Le passé, voilà l'ennemi, prêchent les tenants d'une société sans avenir.

« Je viens d'un monde où quelque chose a dérapé. Où un tournant a été mal pris. Si je pouvais retourner en arrière, je ne saurais pas repérer le carrefour où les choses se sont engagées dans la mauvaise direction. » Trop tard : on ne réécrit pas l'histoire. Ou plutôt si, a fortiori dans Destruction, le récit de Cécile Wajsbrot, puisqu'il s'agit d'une dystopie, de l'avènement imaginé d'un monde que personne n'a voulu et que chacun a accepté, reclus dans le confort de son indifférence.

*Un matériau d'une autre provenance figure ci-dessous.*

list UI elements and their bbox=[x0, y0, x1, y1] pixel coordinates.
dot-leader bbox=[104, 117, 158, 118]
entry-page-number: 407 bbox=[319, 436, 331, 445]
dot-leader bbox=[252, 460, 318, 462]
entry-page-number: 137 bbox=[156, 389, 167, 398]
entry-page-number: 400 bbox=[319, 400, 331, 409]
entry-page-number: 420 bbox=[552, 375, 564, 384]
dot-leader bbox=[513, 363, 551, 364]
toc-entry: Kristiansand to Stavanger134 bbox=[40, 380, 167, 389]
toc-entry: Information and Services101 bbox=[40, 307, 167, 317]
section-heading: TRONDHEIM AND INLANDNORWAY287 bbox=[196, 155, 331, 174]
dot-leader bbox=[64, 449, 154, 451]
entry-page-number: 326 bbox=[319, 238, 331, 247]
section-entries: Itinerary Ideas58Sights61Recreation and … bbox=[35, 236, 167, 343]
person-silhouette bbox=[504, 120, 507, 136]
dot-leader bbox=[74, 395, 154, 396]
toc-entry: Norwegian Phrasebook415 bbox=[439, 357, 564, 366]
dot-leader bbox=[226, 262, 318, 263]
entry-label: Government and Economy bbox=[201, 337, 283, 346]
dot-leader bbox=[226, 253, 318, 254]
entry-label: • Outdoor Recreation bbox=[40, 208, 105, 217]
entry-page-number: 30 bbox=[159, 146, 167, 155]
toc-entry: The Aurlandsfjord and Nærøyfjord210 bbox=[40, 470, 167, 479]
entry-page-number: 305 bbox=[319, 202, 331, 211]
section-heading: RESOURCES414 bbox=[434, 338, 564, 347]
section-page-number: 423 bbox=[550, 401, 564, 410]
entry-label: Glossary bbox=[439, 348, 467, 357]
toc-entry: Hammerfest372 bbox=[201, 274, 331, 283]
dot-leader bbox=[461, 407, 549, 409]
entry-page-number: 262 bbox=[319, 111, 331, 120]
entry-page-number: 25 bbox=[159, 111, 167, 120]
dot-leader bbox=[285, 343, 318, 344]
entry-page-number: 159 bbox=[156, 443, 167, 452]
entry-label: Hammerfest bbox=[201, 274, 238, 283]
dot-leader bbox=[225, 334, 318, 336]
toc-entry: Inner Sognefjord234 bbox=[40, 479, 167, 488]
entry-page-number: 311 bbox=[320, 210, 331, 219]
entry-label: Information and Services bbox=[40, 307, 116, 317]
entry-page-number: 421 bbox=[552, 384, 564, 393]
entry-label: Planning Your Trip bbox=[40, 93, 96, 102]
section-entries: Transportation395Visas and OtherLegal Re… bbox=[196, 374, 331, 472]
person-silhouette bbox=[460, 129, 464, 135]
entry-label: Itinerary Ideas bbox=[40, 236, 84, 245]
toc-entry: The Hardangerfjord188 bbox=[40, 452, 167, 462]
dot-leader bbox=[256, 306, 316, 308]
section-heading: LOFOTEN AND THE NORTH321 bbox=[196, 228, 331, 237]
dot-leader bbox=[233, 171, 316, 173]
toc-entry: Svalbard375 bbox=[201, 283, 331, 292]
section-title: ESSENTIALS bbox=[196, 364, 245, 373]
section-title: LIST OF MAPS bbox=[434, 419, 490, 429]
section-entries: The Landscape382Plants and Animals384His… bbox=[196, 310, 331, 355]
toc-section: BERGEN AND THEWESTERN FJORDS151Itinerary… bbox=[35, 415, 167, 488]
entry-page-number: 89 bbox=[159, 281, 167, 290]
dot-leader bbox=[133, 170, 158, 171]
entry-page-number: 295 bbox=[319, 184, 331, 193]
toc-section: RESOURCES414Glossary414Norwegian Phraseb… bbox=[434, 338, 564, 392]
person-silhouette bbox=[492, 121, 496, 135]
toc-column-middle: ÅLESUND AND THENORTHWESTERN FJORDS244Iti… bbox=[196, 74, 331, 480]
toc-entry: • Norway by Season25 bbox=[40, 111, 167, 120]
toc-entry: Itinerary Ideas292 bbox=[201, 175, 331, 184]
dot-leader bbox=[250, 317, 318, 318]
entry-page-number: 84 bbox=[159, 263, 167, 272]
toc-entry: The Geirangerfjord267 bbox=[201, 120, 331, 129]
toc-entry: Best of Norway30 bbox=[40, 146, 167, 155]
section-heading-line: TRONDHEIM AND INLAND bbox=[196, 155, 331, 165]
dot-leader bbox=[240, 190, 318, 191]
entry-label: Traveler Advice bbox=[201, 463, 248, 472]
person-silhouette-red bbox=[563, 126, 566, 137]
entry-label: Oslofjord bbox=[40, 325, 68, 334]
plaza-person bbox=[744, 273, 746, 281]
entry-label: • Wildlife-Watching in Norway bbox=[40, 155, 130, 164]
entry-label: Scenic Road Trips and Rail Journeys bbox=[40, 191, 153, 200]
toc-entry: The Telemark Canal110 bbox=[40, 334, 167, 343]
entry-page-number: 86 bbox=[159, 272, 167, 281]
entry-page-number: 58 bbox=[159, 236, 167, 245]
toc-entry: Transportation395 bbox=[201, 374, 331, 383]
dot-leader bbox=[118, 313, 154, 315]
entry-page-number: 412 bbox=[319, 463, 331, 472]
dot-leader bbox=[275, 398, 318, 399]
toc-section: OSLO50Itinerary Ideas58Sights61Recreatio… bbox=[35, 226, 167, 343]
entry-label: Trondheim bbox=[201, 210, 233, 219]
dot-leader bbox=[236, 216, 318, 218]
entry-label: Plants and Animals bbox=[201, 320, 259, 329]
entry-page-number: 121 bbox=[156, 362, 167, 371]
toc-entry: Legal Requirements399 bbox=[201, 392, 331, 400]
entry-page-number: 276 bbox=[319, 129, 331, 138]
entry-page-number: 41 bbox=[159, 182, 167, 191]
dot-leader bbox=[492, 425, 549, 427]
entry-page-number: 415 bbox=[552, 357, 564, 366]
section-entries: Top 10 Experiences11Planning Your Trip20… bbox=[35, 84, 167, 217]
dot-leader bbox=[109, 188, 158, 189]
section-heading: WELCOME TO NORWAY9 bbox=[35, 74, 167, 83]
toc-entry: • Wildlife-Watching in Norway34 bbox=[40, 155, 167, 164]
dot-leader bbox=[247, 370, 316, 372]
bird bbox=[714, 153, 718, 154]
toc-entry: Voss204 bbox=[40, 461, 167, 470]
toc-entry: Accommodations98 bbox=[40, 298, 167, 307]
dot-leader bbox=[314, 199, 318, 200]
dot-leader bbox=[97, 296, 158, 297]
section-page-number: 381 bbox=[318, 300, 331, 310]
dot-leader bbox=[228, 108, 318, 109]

Quel est-il, ce monde nouveau ? Une société aux mains de gouvernants aux objectifs nébuleux, dont la confiance en l'avenir est telle que, du passé, ils font table rase.

Tout regard en arrière est en voie d'extinction, mettant en pratique le vers de Baudelaire : « La forme d'une ville change plus vite, hélas ! que le coeur d'un mortel. » Même les défunts sont priés de se faire oublier : « Pas de noms sur les tombes, plus de tombes, des cendres dispersées dans l'anonymat. »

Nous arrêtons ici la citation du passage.